Problem details: Among the records that follow, find each line holding the word "Commenti" and copy it.
───
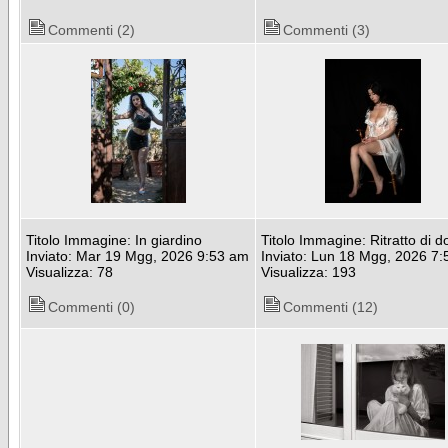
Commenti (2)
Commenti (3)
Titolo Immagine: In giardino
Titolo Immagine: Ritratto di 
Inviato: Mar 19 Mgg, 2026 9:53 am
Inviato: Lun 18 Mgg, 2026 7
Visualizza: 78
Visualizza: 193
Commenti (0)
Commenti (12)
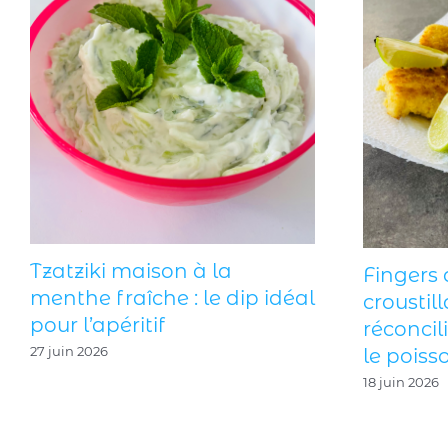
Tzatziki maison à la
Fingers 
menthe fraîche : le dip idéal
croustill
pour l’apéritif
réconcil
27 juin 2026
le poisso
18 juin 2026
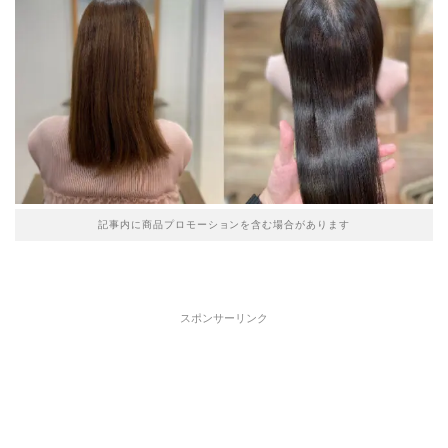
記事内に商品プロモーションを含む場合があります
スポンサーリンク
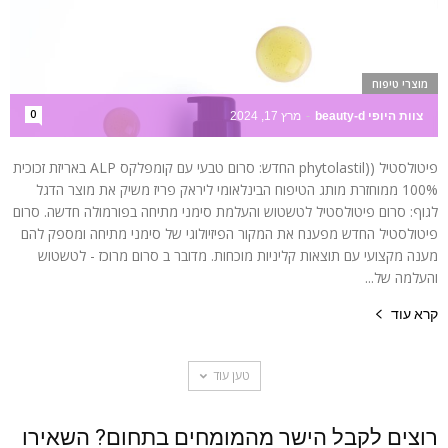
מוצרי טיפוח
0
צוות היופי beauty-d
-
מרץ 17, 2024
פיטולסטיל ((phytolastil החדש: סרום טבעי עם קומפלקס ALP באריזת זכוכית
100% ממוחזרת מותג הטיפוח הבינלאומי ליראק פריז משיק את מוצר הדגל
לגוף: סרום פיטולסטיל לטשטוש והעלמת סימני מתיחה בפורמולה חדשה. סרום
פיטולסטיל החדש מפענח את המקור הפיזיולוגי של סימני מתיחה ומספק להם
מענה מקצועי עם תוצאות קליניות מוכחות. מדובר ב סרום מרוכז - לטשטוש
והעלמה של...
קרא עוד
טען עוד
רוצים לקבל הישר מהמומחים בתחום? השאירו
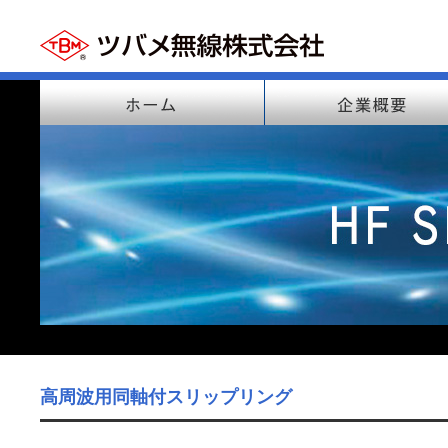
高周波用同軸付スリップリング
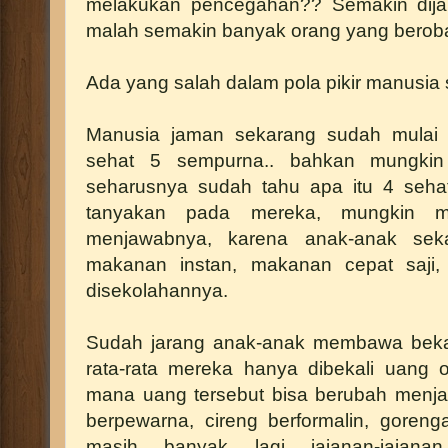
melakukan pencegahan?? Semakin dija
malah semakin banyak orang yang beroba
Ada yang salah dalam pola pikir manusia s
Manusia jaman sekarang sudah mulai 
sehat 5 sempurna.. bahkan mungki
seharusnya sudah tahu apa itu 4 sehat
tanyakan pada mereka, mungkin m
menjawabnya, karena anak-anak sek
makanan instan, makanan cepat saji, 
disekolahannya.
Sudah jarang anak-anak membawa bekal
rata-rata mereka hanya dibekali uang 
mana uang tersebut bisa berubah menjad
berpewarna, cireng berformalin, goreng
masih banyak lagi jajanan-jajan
───
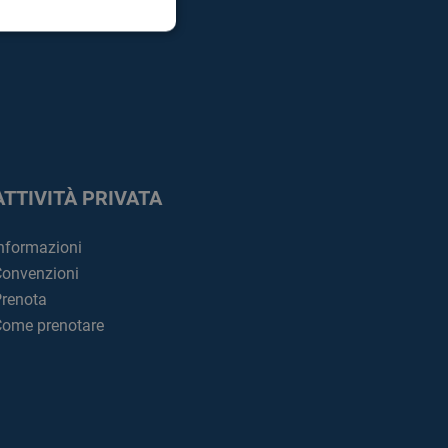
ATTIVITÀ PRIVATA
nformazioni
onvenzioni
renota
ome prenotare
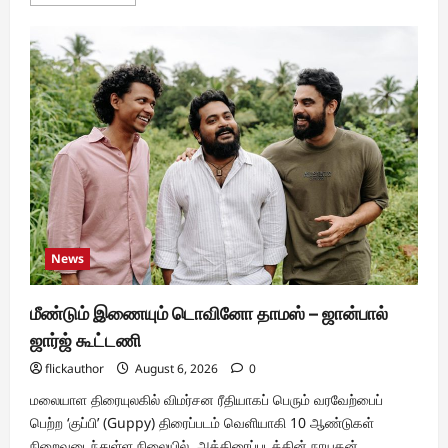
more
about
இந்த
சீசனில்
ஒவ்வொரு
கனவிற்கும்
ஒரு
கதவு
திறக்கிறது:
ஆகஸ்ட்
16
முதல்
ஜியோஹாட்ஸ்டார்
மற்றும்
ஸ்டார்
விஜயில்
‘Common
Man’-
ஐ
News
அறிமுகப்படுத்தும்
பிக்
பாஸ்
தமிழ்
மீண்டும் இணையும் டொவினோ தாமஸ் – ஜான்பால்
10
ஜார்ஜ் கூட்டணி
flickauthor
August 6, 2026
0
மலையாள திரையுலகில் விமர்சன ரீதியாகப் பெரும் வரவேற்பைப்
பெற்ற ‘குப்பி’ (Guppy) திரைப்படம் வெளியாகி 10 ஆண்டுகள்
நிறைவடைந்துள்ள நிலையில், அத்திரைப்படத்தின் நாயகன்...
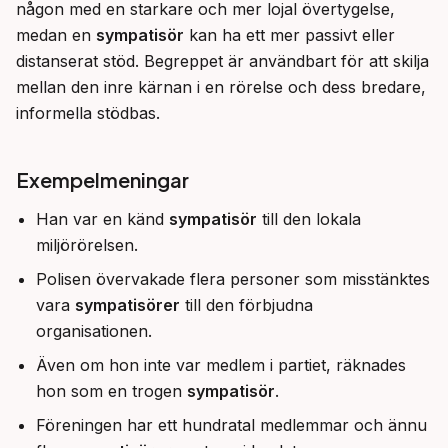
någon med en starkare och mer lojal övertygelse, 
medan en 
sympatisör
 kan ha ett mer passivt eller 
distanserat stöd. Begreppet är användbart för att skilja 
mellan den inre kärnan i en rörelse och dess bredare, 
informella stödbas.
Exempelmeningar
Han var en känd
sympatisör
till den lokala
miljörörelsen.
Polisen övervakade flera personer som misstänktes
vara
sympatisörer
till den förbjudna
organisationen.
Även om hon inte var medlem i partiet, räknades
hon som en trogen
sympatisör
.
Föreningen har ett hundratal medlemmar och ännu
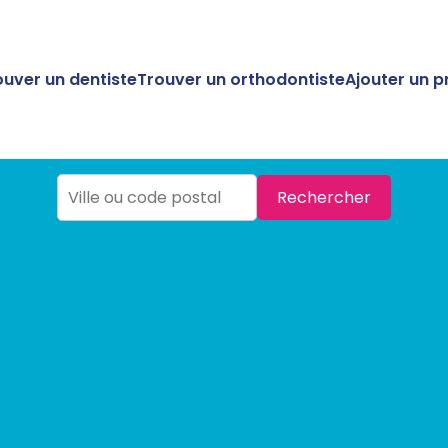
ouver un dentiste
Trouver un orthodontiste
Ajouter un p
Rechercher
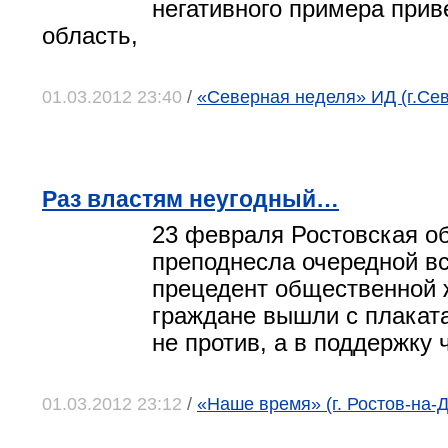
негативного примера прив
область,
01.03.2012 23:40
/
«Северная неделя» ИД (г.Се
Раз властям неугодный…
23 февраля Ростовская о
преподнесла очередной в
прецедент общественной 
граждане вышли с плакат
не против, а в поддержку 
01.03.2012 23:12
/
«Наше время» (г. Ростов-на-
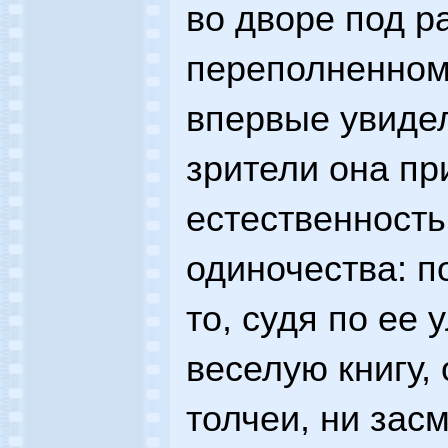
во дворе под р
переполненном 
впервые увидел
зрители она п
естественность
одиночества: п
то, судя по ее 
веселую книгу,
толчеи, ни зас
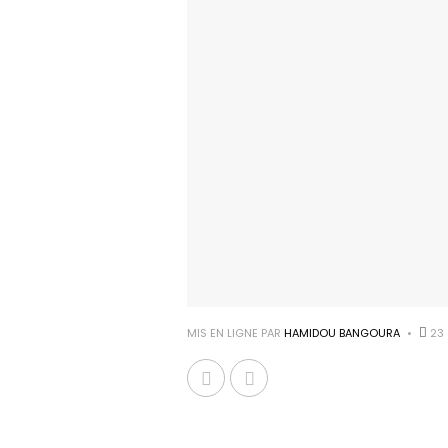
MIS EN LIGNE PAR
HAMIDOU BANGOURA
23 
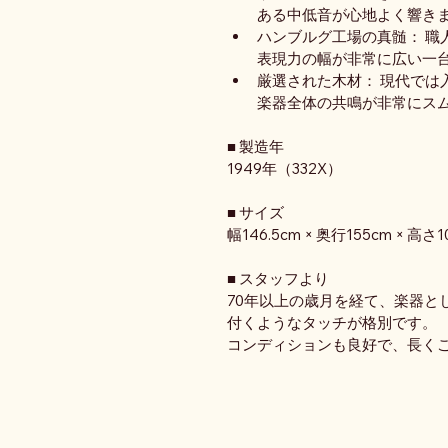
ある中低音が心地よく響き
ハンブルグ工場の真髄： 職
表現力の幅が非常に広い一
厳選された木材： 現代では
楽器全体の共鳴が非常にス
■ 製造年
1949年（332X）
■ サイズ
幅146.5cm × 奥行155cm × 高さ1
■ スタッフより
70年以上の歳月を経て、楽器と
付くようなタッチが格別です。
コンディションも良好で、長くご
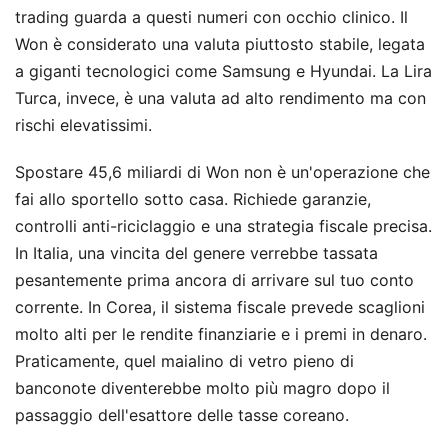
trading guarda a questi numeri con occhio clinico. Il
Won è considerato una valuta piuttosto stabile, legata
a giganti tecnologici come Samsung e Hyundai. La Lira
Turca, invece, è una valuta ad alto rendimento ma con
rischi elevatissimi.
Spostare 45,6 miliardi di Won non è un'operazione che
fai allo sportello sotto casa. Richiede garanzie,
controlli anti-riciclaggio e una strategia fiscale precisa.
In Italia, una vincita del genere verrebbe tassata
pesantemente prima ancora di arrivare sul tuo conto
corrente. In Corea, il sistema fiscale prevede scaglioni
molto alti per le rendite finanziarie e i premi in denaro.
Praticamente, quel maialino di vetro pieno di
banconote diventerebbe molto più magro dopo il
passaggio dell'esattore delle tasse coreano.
───
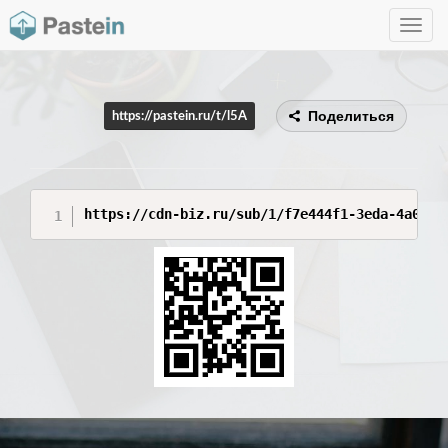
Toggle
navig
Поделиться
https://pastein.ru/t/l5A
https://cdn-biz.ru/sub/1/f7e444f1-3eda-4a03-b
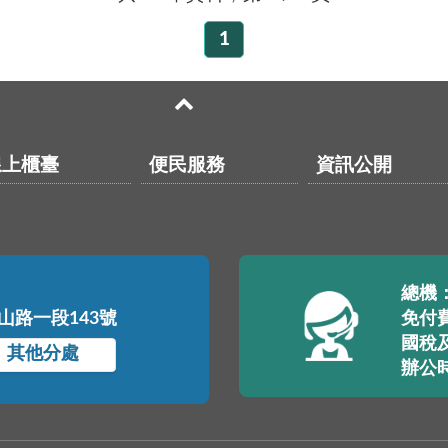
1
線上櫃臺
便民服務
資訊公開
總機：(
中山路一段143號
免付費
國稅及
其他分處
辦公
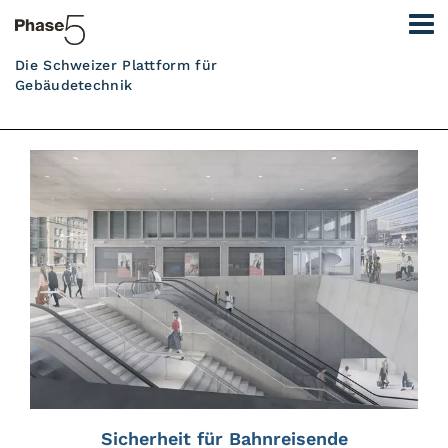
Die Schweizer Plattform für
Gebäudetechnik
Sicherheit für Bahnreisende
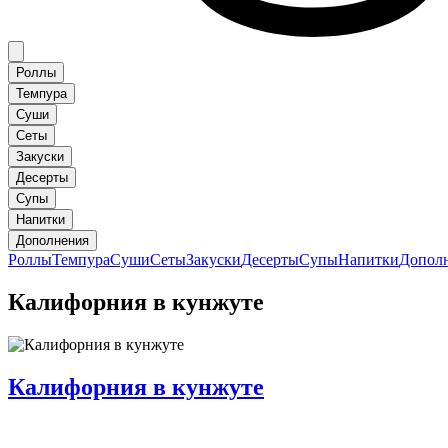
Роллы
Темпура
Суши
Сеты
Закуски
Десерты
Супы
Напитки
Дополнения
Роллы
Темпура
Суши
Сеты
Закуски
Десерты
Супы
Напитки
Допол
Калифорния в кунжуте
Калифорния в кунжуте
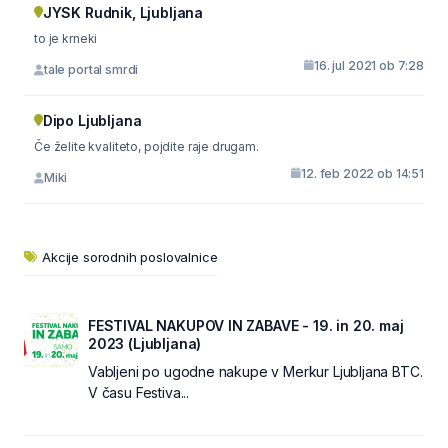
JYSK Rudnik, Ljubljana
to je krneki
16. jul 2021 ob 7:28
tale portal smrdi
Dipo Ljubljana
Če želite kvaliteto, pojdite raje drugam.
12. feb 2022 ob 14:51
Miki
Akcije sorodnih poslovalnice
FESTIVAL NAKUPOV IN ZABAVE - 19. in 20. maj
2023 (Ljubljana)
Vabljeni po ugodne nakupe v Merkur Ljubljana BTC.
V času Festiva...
───
Response to this exercise:
Commenti (2)
Commenti (3)
Commenti (0)
Commenti (12)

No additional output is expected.